[Unity][Dlight] Matmul Rules (apache#15191)

This PR introduces default schedule rules for matmul kernels. Note that we skip GEMV-liked kernels as it would be a separate rule.
angry-crab · Jul 2, 2023 · 918fc4e · 918fc4e
1 parent 741ca41
commit 918fc4e
Show file tree

Hide file tree

Showing 7 changed files with 670 additions and 16 deletions.
diff --git a/python/tvm/dlight/base/analysis.py b/python/tvm/dlight/base/analysis.py
@@ -21,6 +21,9 @@
 
 from tvm import tir
 from tvm._ffi import get_global_func
+from tvm.target.target import Target
+from tvm.tir import Schedule
+from tvm.tir.schedule import BlockRV
 
 
 class IterInfo:
@@ -146,3 +149,40 @@ def _iter_kind(i: tir.IterVar) -> str:
             )
         )
     return blocks
+
+
+def _assert_gpu_target(target: Target):
+    if "gpu" not in target.keys:
+        raise ValueError(f"Expect a GPU target, but got {target}")
+
+
+def get_max_threads_per_block(target: Target) -> int:
+    _assert_gpu_target(target)
+    max_threads_per_block = None
+    for name in ["max_threads_per_block", "max_num_threads"]:
+        if max_threads_per_block is None:
+            max_threads_per_block = target.attrs.get(name, None)
+    if max_threads_per_block is None:
+        max_threads_per_block = 64
+    return int(max_threads_per_block)
+
+
+def get_max_shared_memory_per_block(target: Target) -> int:
+    _assert_gpu_target(target)
+    max_shared_memory_per_block = target.attrs.get("max_shared_memory_per_block", None)
+    if max_shared_memory_per_block is None:
+        raise ValueError(
+            f"Cannot find `max_shared_memory_per_block` in {target}, please specify it manually"
+        )
+    return int(max_shared_memory_per_block)
+
+
+def get_root_block(sch: Schedule, func_name: str = "main") -> BlockRV:
+    try:
+        block = sch.mod[func_name].body.block
+    except:
+        raise ValueError(
+            f"The function body is expected to be the root block, but got:\n"
+            f"{sch.mod[func_name].body}"
+        )
+    return sch.get_block(block.name_hint)

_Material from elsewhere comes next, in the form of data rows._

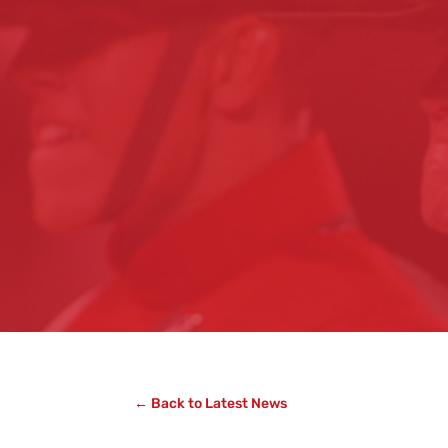
← Back to Latest News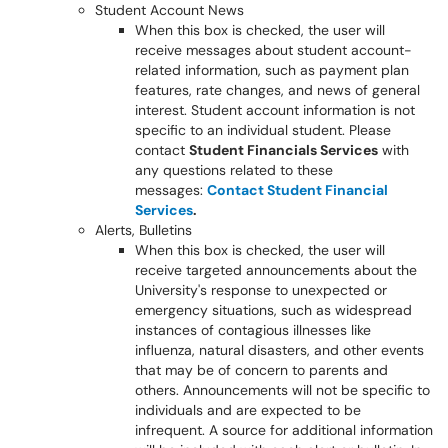
Student Account News
When this box is checked, the user will
receive messages about student account-
related information, such as payment plan
features, rate changes, and news of general
interest. Student account information is not
specific to an individual student. Please
contact
Student Financials Services
with
any questions related to these
messages:
Contact Student Financial
Services
.
Alerts, Bulletins
When this box is checked, the user will
receive targeted announcements about the
University's response to unexpected or
emergency situations, such as widespread
instances of contagious illnesses like
influenza, natural disasters, and other events
that may be of concern to parents and
others. Announcements will not be specific to
individuals and are expected to be
infrequent. A source for additional information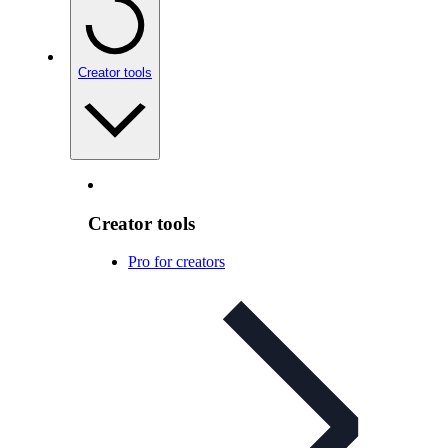
Creator tools
Creator tools
Pro for creators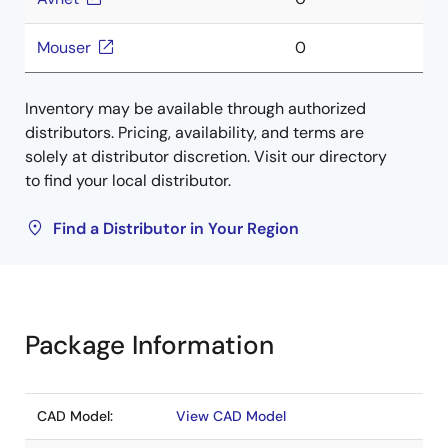
Mouser
0
Inventory may be available through authorized
distributors. Pricing, availability, and terms are
solely at distributor discretion. Visit our directory
to find your local distributor.
Find a Distributor in Your Region
Package Information
CAD Model:
View CAD Model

diff --git a/python/tvm/dlight/base/transform.py b/python/tvm/dlight/base/transform.py
@@ -60,7 +60,7 @@ def transform_module(  # pylint: disable=missing-function-docstring
         target = Target.current(allow_none=False)

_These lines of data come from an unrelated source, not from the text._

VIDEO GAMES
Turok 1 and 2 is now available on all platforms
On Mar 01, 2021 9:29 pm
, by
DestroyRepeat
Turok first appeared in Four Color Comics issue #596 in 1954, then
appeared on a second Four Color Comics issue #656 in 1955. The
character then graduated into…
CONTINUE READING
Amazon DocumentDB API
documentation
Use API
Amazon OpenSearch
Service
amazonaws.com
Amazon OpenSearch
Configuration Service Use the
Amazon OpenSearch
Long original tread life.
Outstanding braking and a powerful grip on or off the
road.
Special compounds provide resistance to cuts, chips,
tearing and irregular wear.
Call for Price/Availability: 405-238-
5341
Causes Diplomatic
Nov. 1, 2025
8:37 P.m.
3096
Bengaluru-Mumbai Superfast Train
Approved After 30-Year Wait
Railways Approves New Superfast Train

         updated_functions = {}
         for g_var, func in mod.functions.items():
-            if not _is_scheduled(func):
+            if isinstance(func, tir.PrimFunc) and not _is_scheduled(func):
                 sch = _apply_rules(func, target, self.rules, tunable=False)
                 if sch is not None:
                     assert len(sch) == 1

diff --git a/python/tvm/dlight/gpu/__init__.py b/python/tvm/dlight/gpu/__init__.py
@@ -21,3 +21,4 @@
 from .fallback import Fallback
 from .decode_gemv import DecodeGEMV
 from .reduction import Reduction
+from .matmul import Matmul
diff --git a/python/tvm/dlight/gpu/fallback.py b/python/tvm/dlight/gpu/fallback.py
@@ -21,17 +21,7 @@
 from tvm import tir
 from tvm.target import Target
 
-from ..base import ScheduleRule, normalize_prim_func, try_inline
-
-
-def _max_threads_per_block(target: Target) -> int:
-    max_threads_per_block = None
-    for name in ["max_threads_per_block", "max_num_threads"]:
-        if max_threads_per_block is None:
-            max_threads_per_block = target.attrs.get(name, None)

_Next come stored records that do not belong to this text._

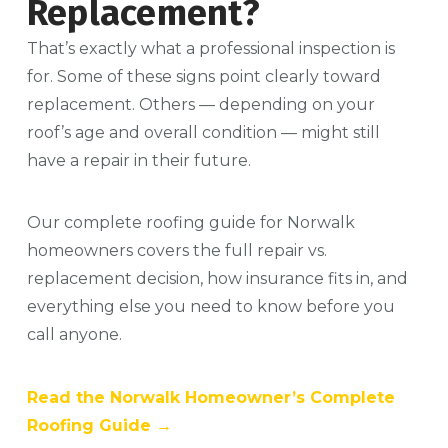
Replacement?
That’s exactly what a professional inspection is
for. Some of these signs point clearly toward
replacement. Others — depending on your
roof’s age and overall condition — might still
have a repair in their future.
Our complete roofing guide for Norwalk
homeowners covers the full repair vs.
replacement decision, how insurance fits in, and
everything else you need to know before you
call anyone.
Read the Norwalk Homeowner’s Complete
Roofing Guide →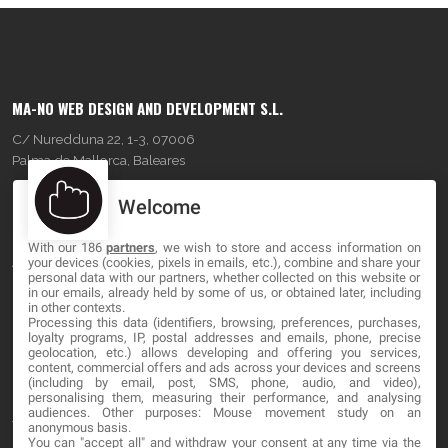
MA-NO WEB DESIGN AND DEVELOPMENT S.L.
C/ Nuredduna 22, 1-3, 07006
Palma de Mallorca, Baleares
Welcome
OUR COMPANY
With our 186
partners
, we wish to store and access information on
About
your devices (cookies, pixels in emails, etc.), combine and share your
personal data with our partners, whether collected on this website or
Blog
in our emails, already held by some of us, or obtained later, including
in other contexts.
Processing this data (identifiers, browsing, preferences, purchases,
Contact
loyalty programs, IP, postal addresses and emails, phone, precise
geolocation, etc.) allows developing and offering you services,
content, commercial offers and ads across your devices and screens
LEGAL
(including by email, post, SMS, phone, audio, and video),
personalising them, measuring their performance, and analysing
audiences. Other purposes: Mouse movement study on an
Terms and service
anonymous basis.
You can "accept all" and withdraw your consent at any time via the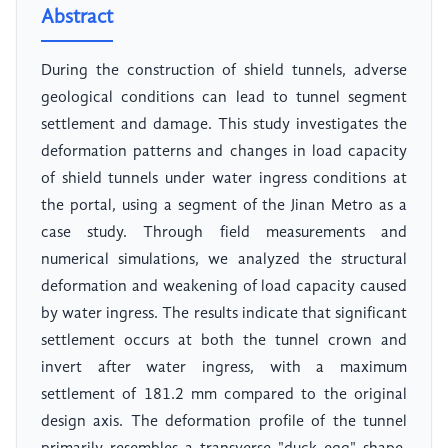
Abstract
During the construction of shield tunnels, adverse
geological conditions can lead to tunnel segment
settlement and damage. This study investigates the
deformation patterns and changes in load capacity
of shield tunnels under water ingress conditions at
the portal, using a segment of the Jinan Metro as a
case study. Through field measurements and
numerical simulations, we analyzed the structural
deformation and weakening of load capacity caused
by water ingress. The results indicate that significant
settlement occurs at both the tunnel crown and
invert after water ingress, with a maximum
settlement of 181.2 mm compared to the original
design axis. The deformation profile of the tunnel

-    if max_threads_per_block is None:
-        max_threads_per_block = 64
-    return int(max_threads_per_block)
+from ..base import ScheduleRule, analysis, normalize_prim_func, try_inline
 
 
 class Fallback(ScheduleRule):
@@ -46,7 +36,7 @@ def apply(  # pylint: disable=too-many-locals,missing-docstring
         target: Target,
         _: bool,
     ) -> tir.Schedule:
-        max_threads_per_block = _max_threads_per_block(target)
+        max_threads_per_block = analysis.get_max_threads_per_block(target)
 
         sch = tir.Schedule(func)
         block_infos = try_inline(sch, normalize_prim_func(sch))